Possible Spoiler for those not up to chapter 7
I think youre correct Euryale especialy since the Genitalia Festival indicates that there are biological males and Breqs discusdion with Hetnys suggests that there are biological males in Radch society but overall femininity seems to be the leading gender in the Radch Empire but if Breq is "Gender Blind" and falls back on female pronouns even when describing other Radchaai characters choice of gender pronouns in their dialogue, which seems unlikely, would argue otherwise!
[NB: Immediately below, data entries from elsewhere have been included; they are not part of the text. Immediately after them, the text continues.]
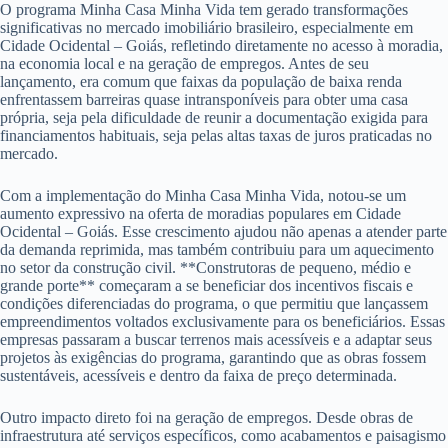
O programa Minha Casa Minha Vida tem gerado transformações
significativas no mercado imobiliário brasileiro, especialmente em
Cidade Ocidental – Goiás, refletindo diretamente no acesso à moradia,
na economia local e na geração de empregos. Antes de seu
lançamento, era comum que faixas da população de baixa renda
enfrentassem barreiras quase intransponíveis para obter uma casa
própria, seja pela dificuldade de reunir a documentação exigida para
financiamentos habituais, seja pelas altas taxas de juros praticadas no
mercado.
Com a implementação do Minha Casa Minha Vida, notou-se um
aumento expressivo na oferta de moradias populares em Cidade
Ocidental – Goiás. Esse crescimento ajudou não apenas a atender parte
da demanda reprimida, mas também contribuiu para um aquecimento
no setor da construção civil. **Construtoras de pequeno, médio e
grande porte** começaram a se beneficiar dos incentivos fiscais e
condições diferenciadas do programa, o que permitiu que lançassem
empreendimentos voltados exclusivamente para os beneficiários. Essas
empresas passaram a buscar terrenos mais acessíveis e a adaptar seus
projetos às exigências do programa, garantindo que as obras fossem
sustentáveis, acessíveis e dentro da faixa de preço determinada.
Outro impacto direto foi na geração de empregos. Desde obras de
infraestrutura até serviços específicos, como acabamentos e paisagismo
Im not sure used the right grammar for that long sentence but hopefully you understand my point.😅
I love the series so far😘 and have been spending the last hour scouring the web for clarification on the whole gender/pronouns/bio sex theme of the book
I love Sci Fi books 🚀📚🔬📚👽📚🤖📚🌌
If you like this series check out Old Mans War by John Scalzi its a great scifi series with praise for the Author being the rightful heir to the Heinlein throne!👑
Welcome to LT, LittleMili!
This is a bit of an old-fashioned place in some respects; since it's a reading-oriented site, we prefer to communicated primarily via text rather than emoji. Yours are mostly decorative, so not 'speaking' emoji doesn't interfere with understanding, but it isn't standard communication style here.
I've read only Old Man's War of the series, and while it was pleasant enough it really wasn't my thing; I'm curious as to why you think straight military SF in the Heinlein vein would appeal particularly to fans of the Radchaai books? I can't stand Heinlein, so it's a good thing I read Scalzi's blog regularly and thus that comparison isn't as alienating to me as it might otherwise be.
>35 LittleMili: Glad you're loving it! On rereading the trilogy, I'm sure not all of the characters are as indifferent to biological sex as Breq is (and not just among the recently annexed groups). They may not differentiate sex/gender by pronoun or social roles or fashion, but not everyone is bisexual. Breq, as an AI, is just even less interested in tracking biological sex or people's cues than "human" Radch citizens. I keep finding more ways in which Breq is unreliable at dealing with personal identity, and not just her own.
>35 LittleMili: Hi Mili,and welcome. Nice to see you jumping right in and participating.That's what we like to see.:0)
I quite like Scalzi,action adventure that doesnt take itself too seriously.I have The Last Colonycoming up,probably in January.
I look forward to seeing you add more books to your libray,when you have time.Look forward to your take on Heinlein,who tends to divide us in the group,some love him,some loathe him,some only like his juveniles etc,but we welcome everyone's imput,so have fun.